つづきを読み進めた。
本書の骨格がハッキリ見えた。
それは、競争によって「個」の特性が見えてくるということであった。
本書ではピース又吉氏の『火花』が紹介された。
漫才は激しい競争のなかで磨かれていくのであって、たとえ落ちこぼれようとも、生き残った漫才師の技術は競争によって生まれた、ということが示されていると著者は指摘する。
そして、落ちこぼれても独自の技術を磨き、勝てる分野を開拓すれば才能は磨かれるだろうし、そのようにして分業化し、全体的にレベルが底上げされるのだという主旨であった。
また、実験では競争の概念のない教育を受けると、利他性に欠ける価値観が生まれやすいということも示された。

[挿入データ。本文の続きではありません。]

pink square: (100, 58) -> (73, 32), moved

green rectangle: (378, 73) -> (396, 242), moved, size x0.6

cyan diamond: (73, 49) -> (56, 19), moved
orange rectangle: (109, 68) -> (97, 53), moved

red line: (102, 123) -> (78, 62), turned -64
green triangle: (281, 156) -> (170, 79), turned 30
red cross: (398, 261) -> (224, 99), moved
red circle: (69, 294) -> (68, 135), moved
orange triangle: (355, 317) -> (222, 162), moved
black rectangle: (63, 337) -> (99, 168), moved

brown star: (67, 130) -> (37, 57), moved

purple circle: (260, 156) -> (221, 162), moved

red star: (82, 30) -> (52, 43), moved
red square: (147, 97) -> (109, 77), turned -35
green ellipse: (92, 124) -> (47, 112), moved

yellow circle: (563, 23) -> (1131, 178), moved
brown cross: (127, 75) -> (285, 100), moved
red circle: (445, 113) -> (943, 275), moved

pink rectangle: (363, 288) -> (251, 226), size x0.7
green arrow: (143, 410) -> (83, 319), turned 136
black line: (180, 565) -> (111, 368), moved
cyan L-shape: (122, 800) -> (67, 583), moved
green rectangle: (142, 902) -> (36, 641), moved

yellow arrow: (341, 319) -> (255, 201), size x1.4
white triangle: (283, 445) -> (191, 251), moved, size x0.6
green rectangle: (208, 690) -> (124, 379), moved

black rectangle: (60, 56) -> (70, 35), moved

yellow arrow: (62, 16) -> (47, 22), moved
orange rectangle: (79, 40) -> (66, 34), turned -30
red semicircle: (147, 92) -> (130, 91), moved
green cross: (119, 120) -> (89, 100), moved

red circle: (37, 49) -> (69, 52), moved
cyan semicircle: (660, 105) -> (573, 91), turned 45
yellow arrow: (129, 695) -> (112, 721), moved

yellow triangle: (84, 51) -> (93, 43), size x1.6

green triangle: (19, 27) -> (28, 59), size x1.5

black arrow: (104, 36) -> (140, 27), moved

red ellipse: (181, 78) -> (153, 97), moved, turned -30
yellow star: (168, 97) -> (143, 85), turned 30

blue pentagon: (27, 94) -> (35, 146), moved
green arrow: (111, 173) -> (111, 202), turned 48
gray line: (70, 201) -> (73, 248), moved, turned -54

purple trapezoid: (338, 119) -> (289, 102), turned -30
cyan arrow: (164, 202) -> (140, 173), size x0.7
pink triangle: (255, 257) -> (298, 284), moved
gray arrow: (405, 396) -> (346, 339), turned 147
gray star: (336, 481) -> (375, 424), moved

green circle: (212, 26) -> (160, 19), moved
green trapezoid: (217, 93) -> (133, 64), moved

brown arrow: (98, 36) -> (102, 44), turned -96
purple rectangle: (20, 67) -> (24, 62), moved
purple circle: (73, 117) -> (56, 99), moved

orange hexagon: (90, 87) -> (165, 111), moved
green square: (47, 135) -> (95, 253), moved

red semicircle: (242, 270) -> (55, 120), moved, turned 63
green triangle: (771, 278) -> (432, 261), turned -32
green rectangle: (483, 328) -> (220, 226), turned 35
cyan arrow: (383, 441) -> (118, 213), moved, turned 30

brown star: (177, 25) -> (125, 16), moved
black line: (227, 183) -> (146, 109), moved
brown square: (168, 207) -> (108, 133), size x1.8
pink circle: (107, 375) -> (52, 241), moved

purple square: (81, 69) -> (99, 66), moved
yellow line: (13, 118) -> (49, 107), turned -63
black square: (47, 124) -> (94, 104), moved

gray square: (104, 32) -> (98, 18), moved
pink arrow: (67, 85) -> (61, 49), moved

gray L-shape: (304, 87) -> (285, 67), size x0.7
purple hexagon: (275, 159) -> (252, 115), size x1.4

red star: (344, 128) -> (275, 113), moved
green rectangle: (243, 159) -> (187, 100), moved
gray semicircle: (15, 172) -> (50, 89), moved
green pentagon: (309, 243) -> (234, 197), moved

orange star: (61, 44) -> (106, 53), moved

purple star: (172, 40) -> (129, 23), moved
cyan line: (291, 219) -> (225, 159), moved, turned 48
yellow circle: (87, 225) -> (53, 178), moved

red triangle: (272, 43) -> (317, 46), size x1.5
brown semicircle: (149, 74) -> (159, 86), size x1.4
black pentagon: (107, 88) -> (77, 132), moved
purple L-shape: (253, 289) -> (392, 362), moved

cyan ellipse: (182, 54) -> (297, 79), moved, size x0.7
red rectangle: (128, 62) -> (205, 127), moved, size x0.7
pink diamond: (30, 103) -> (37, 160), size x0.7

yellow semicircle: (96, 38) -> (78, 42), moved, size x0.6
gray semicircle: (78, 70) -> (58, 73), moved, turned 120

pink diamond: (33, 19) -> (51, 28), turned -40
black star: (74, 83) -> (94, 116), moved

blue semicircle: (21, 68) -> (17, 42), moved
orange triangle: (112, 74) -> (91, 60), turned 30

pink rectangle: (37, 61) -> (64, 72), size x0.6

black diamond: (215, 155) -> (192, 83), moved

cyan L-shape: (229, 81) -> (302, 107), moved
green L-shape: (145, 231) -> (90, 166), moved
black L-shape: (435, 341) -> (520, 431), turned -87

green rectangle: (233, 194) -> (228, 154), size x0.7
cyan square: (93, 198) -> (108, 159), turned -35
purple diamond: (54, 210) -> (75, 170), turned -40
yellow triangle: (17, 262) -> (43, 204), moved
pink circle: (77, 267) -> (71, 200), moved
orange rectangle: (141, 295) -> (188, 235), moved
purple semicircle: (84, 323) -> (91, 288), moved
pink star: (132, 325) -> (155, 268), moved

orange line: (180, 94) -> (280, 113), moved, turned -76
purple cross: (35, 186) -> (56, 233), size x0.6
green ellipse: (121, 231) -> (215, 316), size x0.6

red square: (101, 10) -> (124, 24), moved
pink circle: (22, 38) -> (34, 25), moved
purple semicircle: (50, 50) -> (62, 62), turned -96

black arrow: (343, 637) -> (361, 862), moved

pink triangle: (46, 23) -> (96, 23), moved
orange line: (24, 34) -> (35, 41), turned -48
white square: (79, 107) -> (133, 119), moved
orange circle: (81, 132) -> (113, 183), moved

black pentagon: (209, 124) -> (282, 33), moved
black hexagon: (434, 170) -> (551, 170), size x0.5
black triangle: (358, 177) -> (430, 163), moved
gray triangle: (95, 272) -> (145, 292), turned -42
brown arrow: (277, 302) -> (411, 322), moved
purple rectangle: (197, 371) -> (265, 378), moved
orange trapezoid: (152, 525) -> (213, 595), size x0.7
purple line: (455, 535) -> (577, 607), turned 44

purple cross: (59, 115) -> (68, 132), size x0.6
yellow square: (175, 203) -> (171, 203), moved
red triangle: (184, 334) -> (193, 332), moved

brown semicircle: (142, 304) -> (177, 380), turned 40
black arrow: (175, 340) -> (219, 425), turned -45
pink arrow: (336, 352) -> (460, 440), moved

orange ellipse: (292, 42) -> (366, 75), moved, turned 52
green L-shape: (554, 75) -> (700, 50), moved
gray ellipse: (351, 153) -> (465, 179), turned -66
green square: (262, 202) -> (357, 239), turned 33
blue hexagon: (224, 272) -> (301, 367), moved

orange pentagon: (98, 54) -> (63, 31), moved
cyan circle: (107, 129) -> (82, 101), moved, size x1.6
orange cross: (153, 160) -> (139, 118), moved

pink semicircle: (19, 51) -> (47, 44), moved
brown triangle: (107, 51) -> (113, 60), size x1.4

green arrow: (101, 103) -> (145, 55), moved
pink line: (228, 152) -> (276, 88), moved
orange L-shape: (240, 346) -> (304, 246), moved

どこまでも競争を肯定しようとする、経済学者の信念なのだろうか。
僕は考えた。
以上の文脈からすれば、競争は正しい。
たとえ負けようとも、自分の強みを生かせば比較優位の原理で社会も豊かになっていく。
うまく機能すれば、ということが前提になってくる。
実際はどうだろうか。
そもそも現実は競争で溢れているのだろうか。
負けたひとは即退場の世界なのだろうか。
世の中は別に、トーナメントが全てではない。
負けるとか、勝つとか、それは実は目に見えない虚構のような気もしないでもない。
理論がどこまで現実に組み込めるのか。
どこまで正確に組み込めるのか。
これが行動経済学の課題であるように見える。